Gentoo Public Service Announcement: crossdev, glib and binary compatibility

Quick summary, please read as it is important! If you’re running a 64-bit arch such as amd64, then you’re safe and you can read this simply as future reference. The same goes if you have never used sys-devel/crossdev (even better if you have no idea what that is. But if you’re cross-compiling to a 32-bit architecture such as ARM, you probably want to read this as you might have to restart from scratch or you’re using a 32-bit architecture and have sys-devel/crossdev installed you really want to read this post.

Today started as a fun day; not only I stated filing bugs from a tinderbox that is now running with the gold link editor but PaX Team pointed me at an interesting, and unfortunate, issue with crossdev and glib.

The issue shows itself as VMware crashing; this is likely not to be the only program that does so, any binary, pre-built program using system glib could crash the same way. The problem? A simple out of boundary access related to GMutex (in particular GStaticMutex). The root cause? A bit more complex to understand.

The issue was already tracked down, when relayed to me, to a configure check misreporting the size of pthread_mutex_t (the underlying type used by GMutex). On a 32-bit system, the size is 24, on a 64-bit system it is 40… but the build from Portage shown the reported value, on i386, as 40 as defined by cache – 40 (cached) – which was simply wrong.

This matters: the GMutex and GStaticMutex types are not entirely opaque to their users; being semi-transparent means that their size is to be considered part of the ABI and thus binary compatibility is broken when this changes. For a properly-built glib, this is not a problem: on a given arch the structure will always have the same size, but when you have one built with a misreported value.. you’ve got a problem.

Of course up to here I didn’t talk about the root cause, of why Portage-built glib would get the wrong value for that size, since it should be an easy test to run. Well, the reason is that the underlying GLIB_SIZEOF macro used to check the size of the structure uses an execution test, which is not cross-compilable. And how does that matter, if you’re not cross-compiling?

When you do install sys-devel/crossdev , the ebuild installs some “site files” which are used to tell ./configure about known results of execution tests, since you can’t have them when cross-compiling. One of these site files sets the size of pthread_mutex_t (or to be more precise further, the size of GMutex underlying object) to 40. But instead of doing so only for 64-bit arches, it does so for all Linux systems, which is bad.

This was then reported as bug #367351 and I just committed a fix that should fix the issue fine.

Unfortunately once the fix is actually deployed, and glib is further rebuilt, the ABI of libgthread will change, and the same issue noted with VMware above will happen for all the binaries linked against the previous glib.
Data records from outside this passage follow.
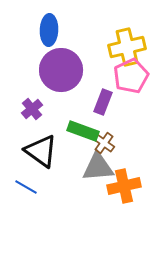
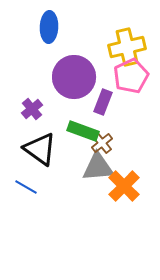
blue ellipse: moved 3 px up
purple circle: moved 13 px right, 7 px down
brown cross: moved 2 px left; rotated 15 degrees clockwise
black triangle: moved 1 px left, 2 px up
orange cross: rotated 32 degrees counterclockwise
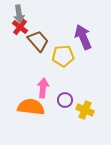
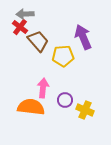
gray arrow: moved 6 px right; rotated 96 degrees clockwise
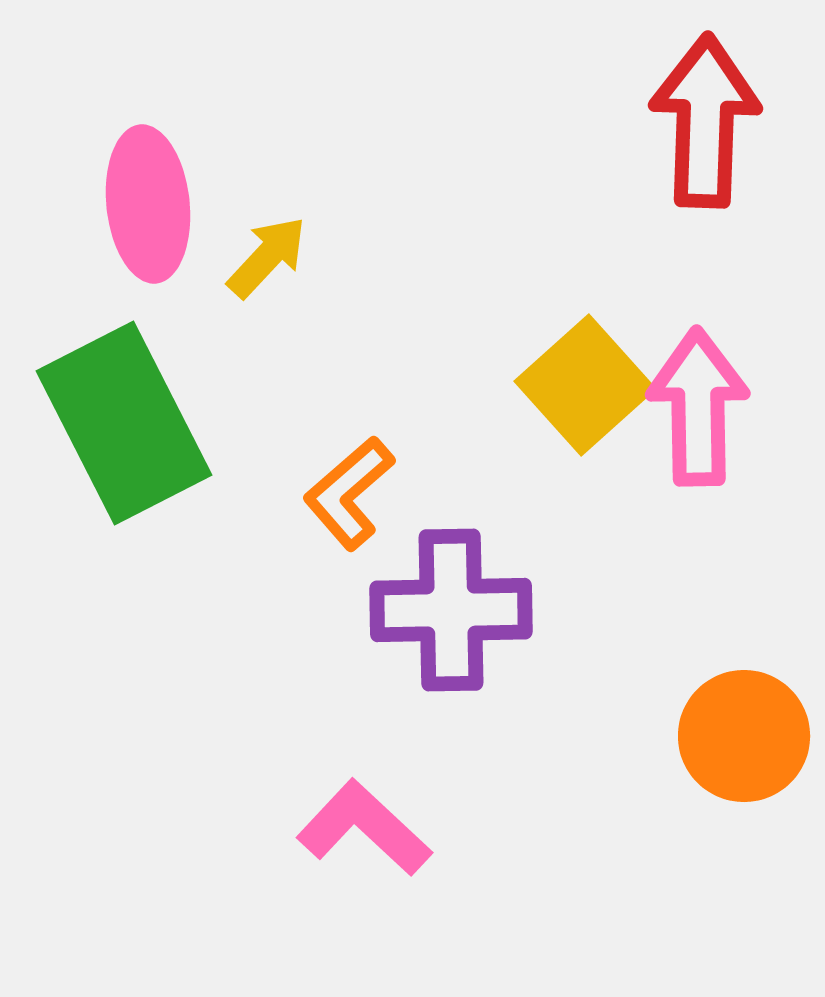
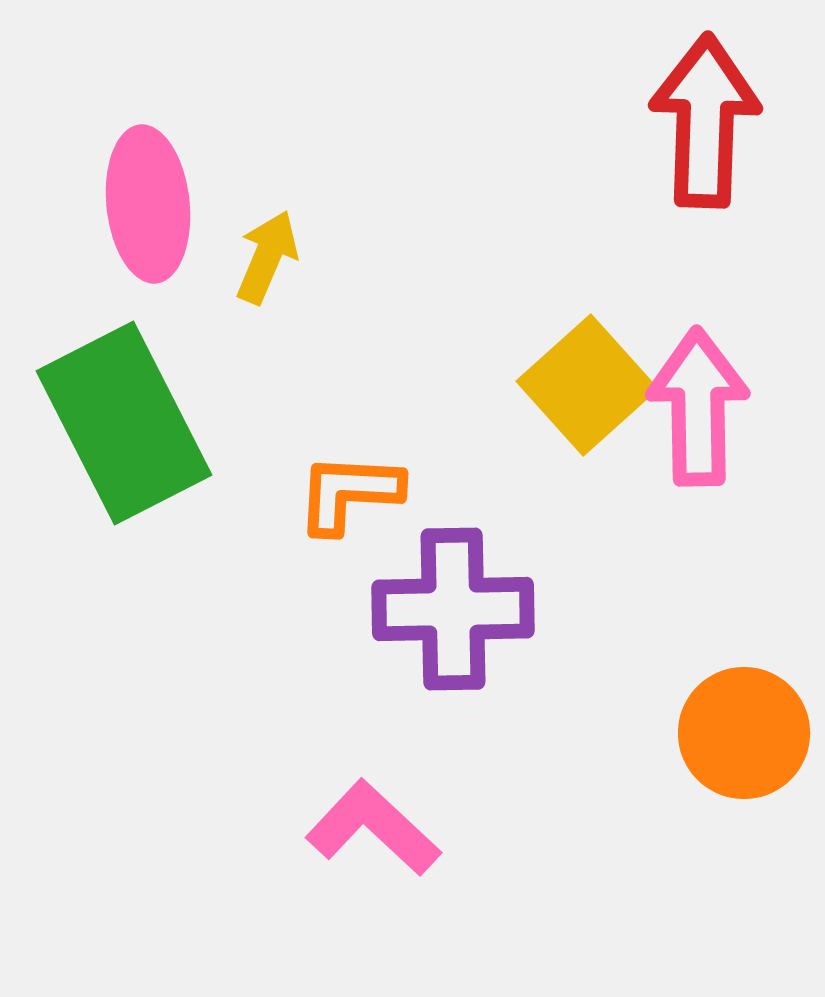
yellow arrow: rotated 20 degrees counterclockwise
yellow square: moved 2 px right
orange L-shape: rotated 44 degrees clockwise
purple cross: moved 2 px right, 1 px up
orange circle: moved 3 px up
pink L-shape: moved 9 px right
As a safety measure, even before the new crossdev is actually deployed, run the following set of commands

# sed -i -e '/^glib_cv_sizeof_gmutex/d' /usr/share/crossdev/include/site/linux
# emerge -1 glib
# revdep-rebuild --library libgthread-2.0.so.0

This will make sure that the correct ABI is present once again in libgthread, and you should be safe from there on. Please note that I have honestly no idea (nor I have a quick way to check) whether the 32-bit libgthread in the emul packages is good or not. I need to track down who’s managing those right now.

How to tell if you’re affected? First of all you should check whether your platform has a 24-bytes or a 40-bytes pthread_mutex_t. Quick way to do so is compile and execute the following test code on the host (the target of the cross-compilation if that’s what you’re doing!)

#include 
#include 

int main() {
    printf("%zun", sizeof(pthread_mutex_t));

    return 0;
}

If it reports 40, you’ve got a 40 bytes structure, and thus the injected cache value is consistent with your system and have not to worry any further. Otherwise you have to consider whether you have a broken glib or not. I don’t really know how to get the compiled value out of a binary glib, so unless you want to look at the logs, I’d say it is better to consider glib broken if you ever had crossdev installed. Do note: having it installed is enough, you don’t have to have used it at all, which is the worst part of it all.

So if you ever have had crossdev installed in your system, run the three commands I already listed:

# sed -i -e '/^glib_cv_sizeof_gmutex/d' /usr/share/crossdev/include/site/linux
# emerge -1 glib
# revdep-rebuild --library libgthread-2.0.so.0

Please do this as soon as you can, it is important to have a proper ABI in libgthread for stability of your system.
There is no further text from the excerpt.